「スタンド・バイ・グリーン」海江田哲朗

【無料記事】【東京ダービー連動企画】【新東京書簡】特別版『木曜日の朝には』海江田(23.7.10)

新東京書簡

特別版 木曜日の朝には

■食えるのか、食えないのか

生ハムを手に持ち、おれは冷蔵庫の前に立ち尽くしていた。まだ食えるのか、これは。ラップに包まれており、消費期限は不明だ。もともと保存食だから、ある程度は日持ちするだろうが。

ちらっとラップをめくり、匂いを嗅いでみる。可とも不可とも区別がつかなかった(鼻炎持ちで嗅覚ザコ)。よく見ると脂のところが茶色がかっている。やめとくか。意地汚くトライして食あたりでも起こしたらアホらしい。

5連戦の真っただ中である。つまらないことで離脱するわけにはいかない。4戦目が12日の水曜日、天皇杯3回戦の東京ダービーだ。先週末あたりから、そろそろやっとくかと冷蔵庫の整理を始めていた。食べられるものはさっさと食べ、食べられないものは廃棄する。その仕分け作業である。

そもそも、後藤さんと始めたこの『新東京書簡』は近い将来実現するだろう東京ダービーを見越して用意したコンテンツだった。ところが、待てど暮らせどその機会がちっとも来やしねえ。いつまでもJ2から抜け出せないこっちのせいだから、口をつぐむほかない。
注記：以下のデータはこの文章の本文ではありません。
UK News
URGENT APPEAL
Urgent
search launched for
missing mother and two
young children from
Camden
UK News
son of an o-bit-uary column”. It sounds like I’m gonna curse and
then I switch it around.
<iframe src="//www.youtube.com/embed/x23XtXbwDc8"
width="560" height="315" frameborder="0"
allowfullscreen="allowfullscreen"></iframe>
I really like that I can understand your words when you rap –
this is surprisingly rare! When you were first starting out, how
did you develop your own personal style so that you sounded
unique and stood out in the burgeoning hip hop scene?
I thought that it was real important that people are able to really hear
今季、15年目のJ2を戦う東京ヴェルディはシーズンを折り返して、自動昇格圏の2位につける。チームを率いる城福浩監督は言わずもがな、FC東京の礎を築いたひとりだ。まさか、こんな未来が待っているなんて、あの頃は思いもしなかった。

城福監督は2008シーズンと2016シーズンのニューイヤーカップ(沖縄で開催されたプレシーズンマッチ)、FC東京の指揮官としてダービーを戦っている。鼻を明かしてやりたいと思っていた敵将によって、東京Vの文化にはないスタイルと新しい基準が導入され、近年まれに見る充実したシーズンを過ごしている。じつに怪奇で、じつに皮肉な話だ。

ついでに言うと、強化を主導する江尻篤彦強化部長と眞中幹夫強化副部長は、ジェフユナイテッド千葉の流れを汲むサッカーマンである。現場、強化部とも外部の血によって、クラブが再建されようとしているわけだ。チームを取材する側としては、目を開かされる出来事がしょっちゅうあり、変化に富んでいて楽しい。

冷蔵庫の整理はまだまだ終わらない。

厄介なのが、調味料の類いである。この際、中身がちびっとしか残っていない容器は片っ端から捨てるか。すると、奥からビニール袋に包まれた褐色の塊が出てきた。こういうのが一番扱いに困る。恐る恐る開封してみたところ、小分けされた醬油やソースの団体だった。いつか使うかもしれないと取っておいたが、ついぞ出番なし。この手の「もしも用」は溜まる一方である。すまんなと心で詫び、ゴミ箱に投げ入れた。